The problem with doing everything

It’s my birthday.  I’ve decided to be 42 again, since that was a good year, but also a year where I made the biggest mistake of my life.  I want a do over.

Having a birthday, and deciding what age I’m going to be, has me thinking about what is coming up.  Doctors have a unique perspective on the end of life, because even if we don’t wind up in specialties that deal with death on a daily basis, we have all been present at many deaths during our training, and seen patients and their families deal with it well, and not so well.

First of all, we need to remember that death is not avoidable.  It can only be delayed. And the life prior to death can be lived well, in comfort, and with meaning, or it can be pointless and painful.  We all know this. I’ve seen patients die very well.  My own father fought death for 30 years following his liver transplant, and up until a week before he went into palliative care, he was mentally and emotionally ready for a kidney transplant and absolutely NOT ready to say goodbye.  His body had a different agenda.  Once he came to terms with that, his last week was good, comfortable, happy, with his family all around.  He had the time to say the most important last words, the only ones worth saying, “I love you.”  But before that  he spent  many years in  the medical system, and he gained a surprisingly long and wonderful life because of it.

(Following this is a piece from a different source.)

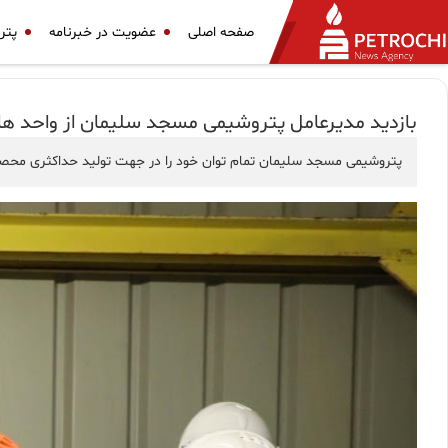
صفحه اصلی
عضویت در خبرنامه
پتر
بازدید مدیرعامل پتروشیمی مسجد سلیمان از واحد 
پتروشیمی مسجد سلیمان تمام توان خود را در جهت تولید حداکثری محصول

What does “doing everything”  mean?  It’s terrifying to face death, to think that this is finally it.  It’s terrifying for the family too.  A tremendous amount of guilt attends a death from illness.  Was “everything” done?  I think the main problem is not understanding the difference between doing everything that can possibly be done, regardless of the pain or diminishment of life quality, and doing everything that makes sense for that person.

A recent study showed that people undergoing chemo for end stage cancer have a significantly unrealistic and optimistic view of their chances of a cure, when in fact the chemo is only being done to reduce the size of the tumor enough to make the patient more comfortable, or to buy a little time.  Doctors know this.  But we have such a hard time conveying this to our patients.  Why?  Part of it is because we can identify with being the patient or the family member.  We can put ourselves in their shoes.  It makes us uncomfortable. There really is no right way to give such bad news.  The other part of it is the natural tendency of humans to use the spectacular defense of denial.  Since we have the burden of knowing about our own mortality, we at least have denial to help us out.  And the denial of patients, even when they are being told that the treatment will only give them a 5% chance of living for 5 more years, is powerful.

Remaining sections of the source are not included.